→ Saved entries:

---

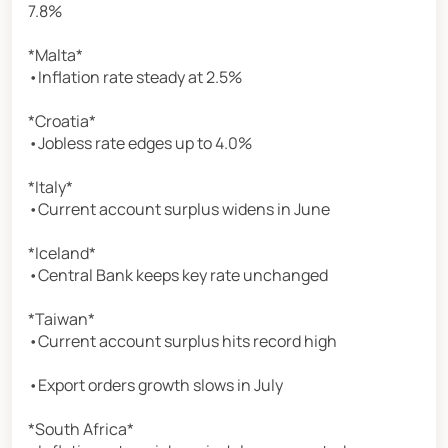
7.8%
*Malta*
•Inflation rate steady at 2.5%
*Croatia*
•Jobless rate edges up to 4.0%
*Italy*
•Current account surplus widens in June
*Iceland*
•Central Bank keeps key rate unchanged
*Taiwan*
•Current account surplus hits record high
•Export orders growth slows in July
*South Africa*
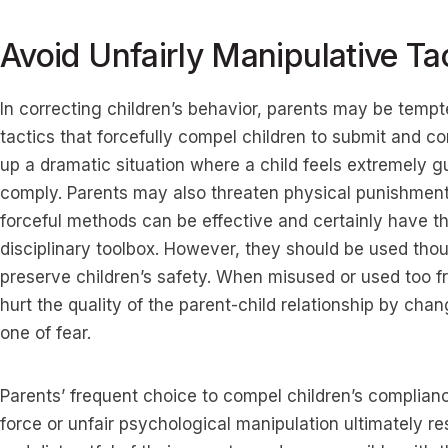
Avoid Unfairly Manipulative Ta
In correcting children’s behavior, parents may be tempt
tactics that forcefully compel children to submit and c
up a dramatic situation where a child feels extremely g
comply. Parents may also threaten physical punishment 
forceful methods can be effective and certainly have th
disciplinary toolbox. However, they should be used tho
preserve children’s safety. When misused or used too f
hurt the quality of the parent-child relationship by chan
one of fear.
Parents’ frequent choice to compel children’s complian
force or unfair psychological manipulation ultimately re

---

→ WORK REQUIRED: Output should consist of the lines above from the one with "edges up to 4.0%" down to the one with "preserve children’s safety.", exact and without pictures.

→ PROBLEM SOLUTION:
•Jobless rate edges up to 4.0%
*Italy*
•Current account surplus widens in June
*Iceland*
•Central Bank keeps key rate unchanged
*Taiwan*
•Current account surplus hits record high
•Export orders growth slows in July
*South Africa*
Avoid Unfairly Manipulative Ta
In correcting children’s behavior, parents may be tempt
tactics that forcefully compel children to submit and c
up a dramatic situation where a child feels extremely g
comply. Parents may also threaten physical punishment 
forceful methods can be effective and certainly have th
disciplinary toolbox. However, they should be used tho
preserve children’s safety. When misused or used too f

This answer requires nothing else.